For most borrowers, particularly those on Plan 2, the answer is no. The loan functions more like a tax than a debt: you pay 9% of earnings above the threshold regardless of the balance, and whatever remains is cancelled. Overpaying only benefits you if you would have repaid the full amount anyway, in which case each extra payment reduces the interest you pay. If you are unsure, run the numbers through our student loan repayment calculator to see whether you are projected to repay in full.

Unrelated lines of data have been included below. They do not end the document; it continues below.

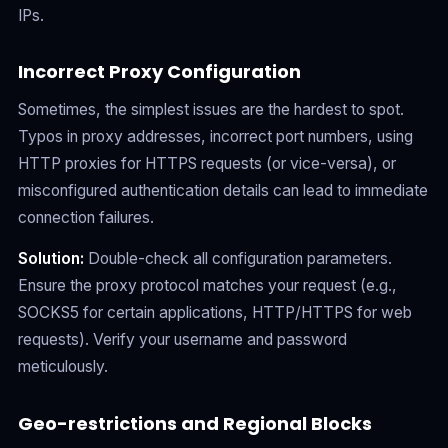
IPs.
Incorrect Proxy Configuration
Sometimes, the simplest issues are the hardest to spot.
Typos in proxy addresses, incorrect port numbers, using
HTTP proxies for HTTPS requests (or vice-versa), or
misconfigured authentication details can lead to immediate
connection failures.
Solution:
Double-check all configuration parameters.
Ensure the proxy protocol matches your request (e.g.,
SOCKS5 for certain applications, HTTP/HTTPS for web
requests). Verify your username and password
meticulously.
Geo-restrictions and Regional Blocks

The key insight is that your repayment length is determined by your earnings, not by your balance. A higher salary means faster repayment and, if you clear the loan before write-off, lower total cost. But if you are not on track to repay in full, focusing on other financial goals — saving for a house deposit, building an emergency fund, or investing in a pension — is almost always a better use of your money than making voluntary student loan repayments. Check your payslip deductions to see exactly how much you are currently repaying each month, and use that as a starting point for your planning.
Key Takeaways
- Repayment length depends mainly on salary, not on the balance.
- Most Plan 2 borrowers will have their loan written off after 30 years.
- Plan 1 and Plan 5 borrowers are more likely to repay in full.
- Interest rates matter — Plan 2's variable rate can exceed 7%.
- Extra payments only help if you are on track to repay before write-off.
- The write-off is tax-free and automatic — no application needed.
- Use a calculator to model different salary scenarios over time.